(Stored data entries)
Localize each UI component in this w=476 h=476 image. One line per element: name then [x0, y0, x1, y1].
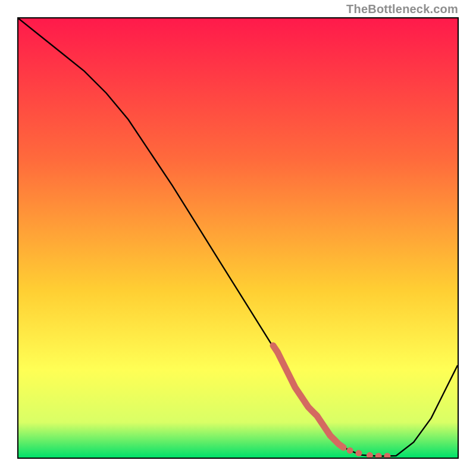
watermark-text: TheBottleneck.com — [346, 2, 458, 16]
gradient-background — [18, 18, 458, 458]
plot-svg — [18, 18, 458, 458]
chart-stage: TheBottleneck.com — [0, 0, 476, 476]
highlight-dot — [355, 450, 362, 456]
plot-area — [17, 17, 459, 459]
highlight-dot — [347, 447, 353, 454]
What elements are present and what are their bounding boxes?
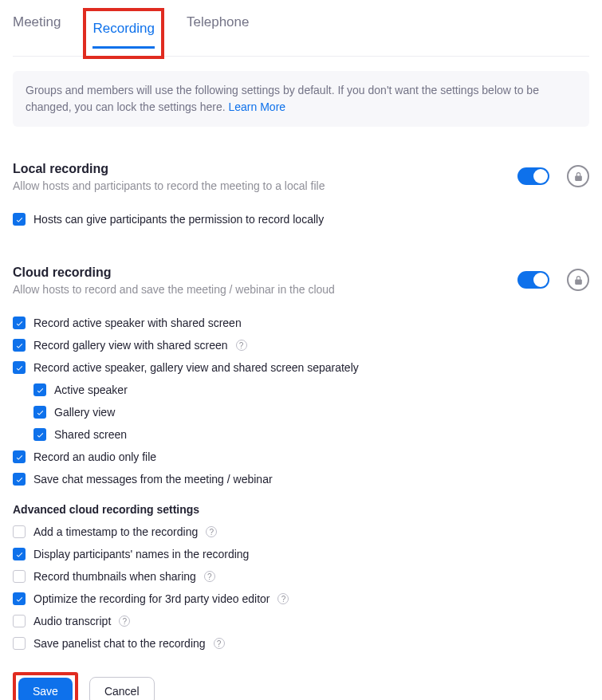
checkbox-active-speaker-shared[interactable] xyxy=(13,317,26,329)
label-audio-transcript: Audio transcript xyxy=(33,615,111,627)
tab-meeting[interactable]: Meeting xyxy=(13,6,61,56)
help-icon[interactable]: ? xyxy=(214,638,225,649)
label-gallery-shared: Record gallery view with shared screen xyxy=(33,339,228,352)
section-cloud-recording: Cloud recording Allow hosts to record an… xyxy=(13,265,589,700)
label-optimize: Optimize the recording for 3rd party vid… xyxy=(33,592,270,605)
label-panelist-chat: Save panelist chat to the recording xyxy=(33,637,206,650)
checkbox-sub-active-speaker[interactable] xyxy=(33,383,46,396)
tab-recording[interactable]: Recording xyxy=(92,13,155,48)
label-sub-active-speaker: Active speaker xyxy=(54,383,128,396)
tab-telephone[interactable]: Telephone xyxy=(187,6,249,56)
local-recording-desc: Allow hosts and participants to record t… xyxy=(13,179,517,192)
lock-icon xyxy=(573,171,584,182)
checkbox-audio-only[interactable] xyxy=(13,450,26,463)
check-icon xyxy=(15,215,24,224)
label-timestamp: Add a timestamp to the recording xyxy=(33,525,198,538)
cancel-button[interactable]: Cancel xyxy=(89,677,155,700)
checkbox-sub-shared[interactable] xyxy=(33,428,46,441)
label-save-chat: Save chat messages from the meeting / we… xyxy=(33,473,273,486)
checkbox-optimize[interactable] xyxy=(13,592,26,605)
checkbox-gallery-shared[interactable] xyxy=(13,339,26,352)
cloud-recording-title: Cloud recording xyxy=(13,265,517,280)
highlight-save-button: Save xyxy=(13,672,78,700)
label-sub-gallery: Gallery view xyxy=(54,406,115,419)
checkbox-save-chat[interactable] xyxy=(13,473,26,486)
checkbox-audio-transcript[interactable] xyxy=(13,615,26,627)
help-icon[interactable]: ? xyxy=(206,526,217,537)
checkbox-sub-gallery[interactable] xyxy=(33,406,46,419)
highlight-recording-tab: Recording xyxy=(83,8,164,59)
checkbox-panelist-chat[interactable] xyxy=(13,637,26,650)
settings-tabs: Meeting Recording Telephone xyxy=(13,6,589,57)
check-icon xyxy=(36,408,45,417)
local-recording-lock[interactable] xyxy=(567,165,589,187)
help-icon[interactable]: ? xyxy=(119,615,130,627)
save-button[interactable]: Save xyxy=(18,678,73,700)
check-icon xyxy=(36,386,45,395)
info-banner: Groups and members will use the followin… xyxy=(13,71,589,127)
cloud-recording-desc: Allow hosts to record and save the meeti… xyxy=(13,283,517,296)
label-sub-shared: Shared screen xyxy=(54,428,127,441)
check-icon xyxy=(15,595,24,604)
cloud-recording-toggle[interactable] xyxy=(517,271,549,289)
cloud-recording-lock[interactable] xyxy=(567,269,589,291)
help-icon[interactable]: ? xyxy=(277,593,289,604)
section-local-recording: Local recording Allow hosts and particip… xyxy=(13,162,589,230)
lock-icon xyxy=(573,275,584,285)
check-icon xyxy=(36,431,45,439)
checkbox-display-names[interactable] xyxy=(13,548,26,560)
help-icon[interactable]: ? xyxy=(236,340,247,351)
check-icon xyxy=(15,453,24,462)
label-audio-only: Record an audio only file xyxy=(33,450,156,463)
label-display-names: Display participants' names in the recor… xyxy=(33,548,249,560)
check-icon xyxy=(15,364,24,372)
label-hosts-permission: Hosts can give participants the permissi… xyxy=(33,213,324,226)
checkbox-hosts-permission[interactable] xyxy=(13,213,26,226)
learn-more-link[interactable]: Learn More xyxy=(229,100,286,113)
checkbox-record-separately[interactable] xyxy=(13,361,26,374)
local-recording-toggle[interactable] xyxy=(517,167,549,185)
label-record-separately: Record active speaker, gallery view and … xyxy=(33,361,359,374)
check-icon xyxy=(15,319,24,328)
check-icon xyxy=(15,550,24,559)
checkbox-thumbnails[interactable] xyxy=(13,570,26,583)
checkbox-timestamp[interactable] xyxy=(13,525,26,538)
check-icon xyxy=(15,475,24,484)
label-active-speaker-shared: Record active speaker with shared screen xyxy=(33,317,242,329)
advanced-settings-heading: Advanced cloud recording settings xyxy=(13,503,589,516)
local-recording-title: Local recording xyxy=(13,162,517,176)
check-icon xyxy=(15,341,24,350)
label-thumbnails: Record thumbnails when sharing xyxy=(33,570,196,583)
help-icon[interactable]: ? xyxy=(204,571,215,582)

#### What this task involves:
Set the pictures aside and transcribe the data above exactly.

#### Solution for this problem:
Localize each UI component in this w=476 h=476 image. One line per element: name then [x0, y0, x1, y1].
watermark-text: TheBottleneck.com — [346, 2, 458, 16]
gradient-background — [18, 18, 458, 458]
plot-svg — [18, 18, 458, 458]
chart-stage: TheBottleneck.com — [0, 0, 476, 476]
highlight-dot — [355, 450, 362, 456]
plot-area — [17, 17, 459, 459]
highlight-dot — [347, 447, 353, 454]
What elements are present and what are their bounding boxes?
checkbox-active-speaker-shared[interactable] xyxy=(13,317,26,329)
label-audio-transcript: Audio transcript xyxy=(33,615,111,627)
tab-meeting[interactable]: Meeting xyxy=(13,6,61,56)
help-icon[interactable]: ? xyxy=(214,638,225,649)
label-gallery-shared: Record gallery view with shared screen xyxy=(33,339,228,352)
section-cloud-recording: Cloud recording Allow hosts to record an… xyxy=(13,265,589,700)
label-optimize: Optimize the recording for 3rd party vid… xyxy=(33,592,270,605)
label-panelist-chat: Save panelist chat to the recording xyxy=(33,637,206,650)
checkbox-sub-active-speaker[interactable] xyxy=(33,383,46,396)
tab-recording[interactable]: Recording xyxy=(92,13,155,48)
label-sub-active-speaker: Active speaker xyxy=(54,383,128,396)
tab-telephone[interactable]: Telephone xyxy=(187,6,249,56)
local-recording-desc: Allow hosts and participants to record t… xyxy=(13,179,517,192)
lock-icon xyxy=(573,171,584,182)
checkbox-audio-only[interactable] xyxy=(13,450,26,463)
check-icon xyxy=(15,215,24,224)
label-timestamp: Add a timestamp to the recording xyxy=(33,525,198,538)
cancel-button[interactable]: Cancel xyxy=(89,677,155,700)
checkbox-sub-shared[interactable] xyxy=(33,428,46,441)
label-save-chat: Save chat messages from the meeting / we… xyxy=(33,473,273,486)
checkbox-optimize[interactable] xyxy=(13,592,26,605)
checkbox-gallery-shared[interactable] xyxy=(13,339,26,352)
cloud-recording-title: Cloud recording xyxy=(13,265,517,280)
highlight-save-button: Save xyxy=(13,672,78,700)
label-sub-gallery: Gallery view xyxy=(54,406,115,419)
checkbox-save-chat[interactable] xyxy=(13,473,26,486)
checkbox-audio-transcript[interactable] xyxy=(13,615,26,627)
help-icon[interactable]: ? xyxy=(206,526,217,537)
checkbox-sub-gallery[interactable] xyxy=(33,406,46,419)
highlight-recording-tab: Recording xyxy=(83,8,164,59)
checkbox-panelist-chat[interactable] xyxy=(13,637,26,650)
settings-tabs: Meeting Recording Telephone xyxy=(13,6,589,57)
check-icon xyxy=(36,408,45,417)
local-recording-lock[interactable] xyxy=(567,165,589,187)
help-icon[interactable]: ? xyxy=(119,615,130,627)
save-button[interactable]: Save xyxy=(18,678,73,700)
check-icon xyxy=(36,386,45,395)
info-banner: Groups and members will use the followin… xyxy=(13,71,589,127)
cloud-recording-desc: Allow hosts to record and save the meeti… xyxy=(13,283,517,296)
label-sub-shared: Shared screen xyxy=(54,428,127,441)
check-icon xyxy=(15,595,24,604)
cloud-recording-toggle[interactable] xyxy=(517,271,549,289)
cloud-recording-lock[interactable] xyxy=(567,269,589,291)
help-icon[interactable]: ? xyxy=(277,593,289,604)
section-local-recording: Local recording Allow hosts and particip… xyxy=(13,162,589,230)
lock-icon xyxy=(573,275,584,285)
check-icon xyxy=(36,431,45,439)
checkbox-display-names[interactable] xyxy=(13,548,26,560)
help-icon[interactable]: ? xyxy=(236,340,247,351)
check-icon xyxy=(15,453,24,462)
label-audio-only: Record an audio only file xyxy=(33,450,156,463)
label-display-names: Display participants' names in the recor… xyxy=(33,548,249,560)
check-icon xyxy=(15,364,24,372)
label-hosts-permission: Hosts can give participants the permissi… xyxy=(33,213,324,226)
checkbox-hosts-permission[interactable] xyxy=(13,213,26,226)
learn-more-link[interactable]: Learn More xyxy=(229,100,286,113)
checkbox-record-separately[interactable] xyxy=(13,361,26,374)
local-recording-toggle[interactable] xyxy=(517,167,549,185)
label-record-separately: Record active speaker, gallery view and … xyxy=(33,361,359,374)
check-icon xyxy=(15,319,24,328)
check-icon xyxy=(15,550,24,559)
checkbox-thumbnails[interactable] xyxy=(13,570,26,583)
checkbox-timestamp[interactable] xyxy=(13,525,26,538)
check-icon xyxy=(15,475,24,484)
label-active-speaker-shared: Record active speaker with shared screen xyxy=(33,317,242,329)
advanced-settings-heading: Advanced cloud recording settings xyxy=(13,503,589,516)
local-recording-title: Local recording xyxy=(13,162,517,176)
check-icon xyxy=(15,341,24,350)
label-thumbnails: Record thumbnails when sharing xyxy=(33,570,196,583)
help-icon[interactable]: ? xyxy=(204,571,215,582)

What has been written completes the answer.